Como um todo, o filme consegue cumprir seu propósito e entregar para o fã da banda o que ele sabe, mas é justamente o problema do filme. O roteiro não apresenta nada mais do que o fã da banda não conheça, não se aprofunda em seus personagens e quando faz tal coisa, acaba por fazer superficialmente. Nenhum dos problemas da banda são realmente resolvidos, nenhum dos personagens tem dificuldades que são realmente difíceis de serem resolvidas, e quando tem eles simplesmente aceitam isso.

Talvez todo esse problema fosse resolvido pelo diretor, entretanto, o diretor também não faz algo mais do que contar a história para o fã. Com tantas oportunidades desperdiçadas para que os atores brilhem dentro do filme, o sentimento que resta para quem vê o longa é que tudo poderia ter sido melhor.

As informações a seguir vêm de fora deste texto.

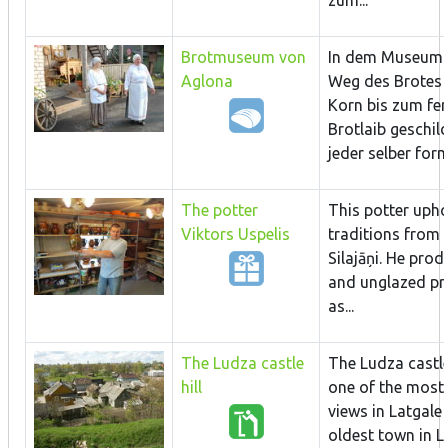
Brotmuseum von
In dem Museum 
Aglona
Weg des Brotes
Korn bis zum fer
Brotlaib geschil
jeder selber form
The potter
This potter upho
Viktors Uspelis
traditions from t
Silajāņi. He pro
and unglazed pr
as...
The Ludza castle
The Ludza castle 
hill
one of the most 
views in Latgale 
oldest town in L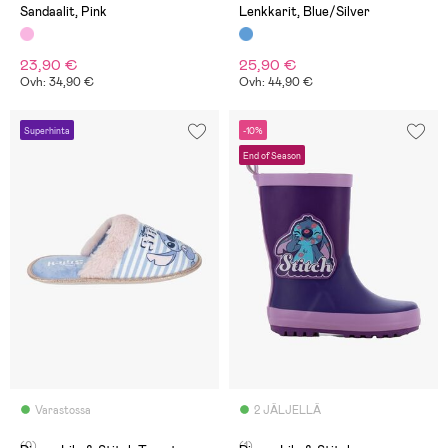
Sandaalit, Pink
Lenkkarit, Blue/Silver
23,90 €
25,90 €
Ovh: 34,90 €
Ovh: 44,90 €
Superhinta
-10%
End of Season
Varastossa
2 JÄLJELLÄ
(0)
(1)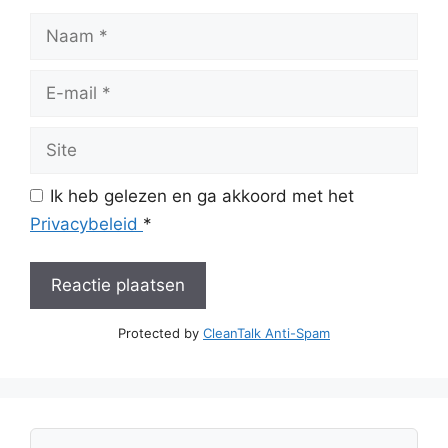
Naam
E-
mail
Site
Ik heb gelezen en ga akkoord met het
Privacybeleid
*
Protected by
CleanTalk Anti-Spam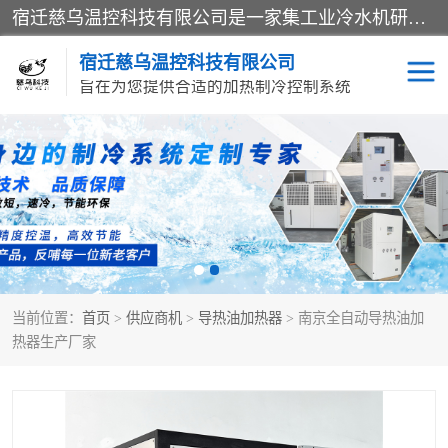
宿迁慈乌温控科技有限公司是一家集工业冷水机研发、制造、营销、服务于一体的技术生产型企业，经营范围包括：冷水机、螺杆式冷水机组、工业冷水机、水冷式冷水机、风冷式冷水机组、风冷螺杆式冷冻机组、冷冻机、注塑专用冷水机、混泥土专用冷水机、低温防爆冷水机组等。专业温控设备供应商 模温机/冷水机/导热油炉定制服务等
宿迁慈乌温控科技有限公司
旨在为您提供合适的加热制冷控制系统
冷水机
模温机
导热油加热器
当前位置：
首页
>
供应商机
>
导热油加热器
> 南京全自动导热油加
热器生产厂家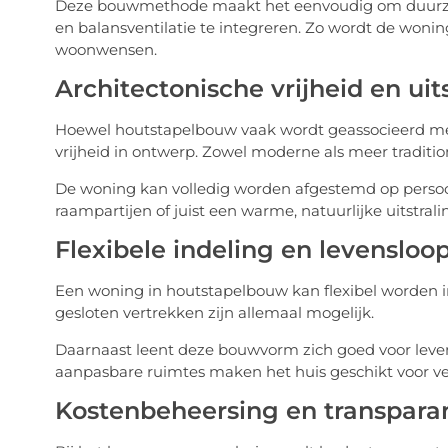
Deze bouwmethode maakt het eenvoudig om duurz
en balansventilatie te integreren. Zo wordt de woni
woonwensen.
Architectonische vrijheid en uit
Hoewel houtstapelbouw vaak wordt geassocieerd met
vrijheid in ontwerp. Zowel moderne als meer tradition
De woning kan volledig worden afgestemd op persoon
raampartijen of juist een warme, natuurlijke uitstrali
Flexibele indeling en levenslo
Een woning in houtstapelbouw kan flexibel worden in
gesloten vertrekken zijn allemaal mogelijk.
Daarnaast leent deze bouwvorm zich goed voor leve
aanpasbare ruimtes maken het huis geschikt voor ver
Kostenbeheersing en transpara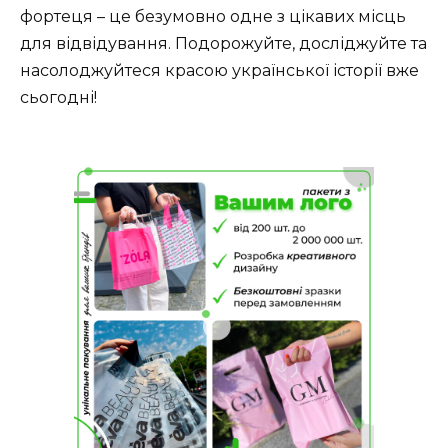
фортеця – це безумовно одне з цікавих місць
для відвідування. Подорожуйте, досліджуйте та
насолоджуйтеся красою української історії вже
сьогодні!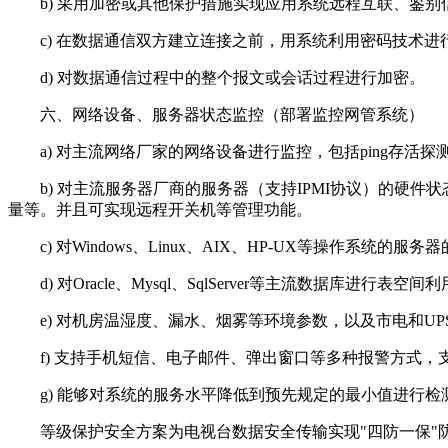
b) 采用加密或其他保护措施实现应用系统远程互联、鉴别
c) 在数据通信双方建立连接之前，用系统利用密码技术进
d) 对数据通信过程中的整个报文或会话过程进行加密。
六、网络设备、服务器状态监控（部署监控网管系统）
a) 对主流网络厂家的网络设备进行监控，包括ping存活探
b) 对主流服务器厂商的服务器（支持IPMI协议）的硬件状
量等。并且可实现远程开关机等管理功能。
c) 对Windows、Linux、AIX、HP-UX等操作系统的
d) 对Oracle、Mysql、SqlServer等主流数据库进
e) 对机房温湿度、漏水、烟雾等环境参数，以及市电和UP
f) 支持手机短信、电子邮件、弹出窗口等多种报警方式，
g) 能够对系统的服务水平降低到预先规定的最小值进行检
等级保护安全方案为电视台数据安全传输实现"四防一保"防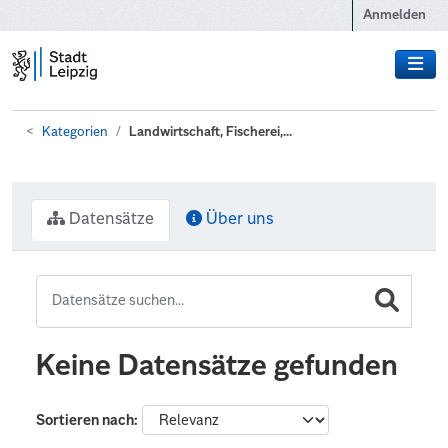
Zum Hauptinhalt wechseln
Anmelden
Kategorien
Landwirtschaft, Fischerei,...
Datensätze
Über uns
Keine Datensätze gefunden
Sortieren nach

Entre prós e contras, a história contada no longa é boa só que bem simples e a fórmula usada para desenvolver esse enredo é genérica. Como um dos executivos da música disse no filme, á formula existe porque dá certo, e como a banda mesmo responde para essa formula fazendo algo inovador, faltou isso no filme.

Rami Malek está bem como Freddie Mercury, merecendo o total destaque mesmo que seus companheiros estejam bem também, mas se nivelarmos essa categoria ela se torna bem regular. A exemplo da fotografia e efeitos do filme, a direção de artes também é regular, alternando entre altos e baixos.

Com um dos pontos principais e merecedores de destaque está a montagem do filme. Apresentando cenas de shows, de criação das músicas e demostrando a vida dos personagens, a montagem nos permite ficar elétricos quando necessário e não deixa o telespectador cansar no filme.

E se em um filme musical as músicas são de total importância, aqui os produtores só precisavam se preocupar em encontrar o momento certo para encaixá-las. Por ter vários sucessos na carreira, seria um problema colocar todas os singles e poderiam acabar esquecendo alguns, como aconteceu, mas eu acredito que o fã não saiu decepcionado.

Como uma celebração da banda e do cantor principal, Bohemian Rhapsody é um excepcional, agora como um filme biográfico ele não está à altura de quem é representado na telona. Para os fãs de Queen, não é para jogar água no chopp que eu estou aqui e sim para fazer uma crítica sobre o filme no geral, aproveitem que o filme está nos cinemas e curta cada música uma vez mais.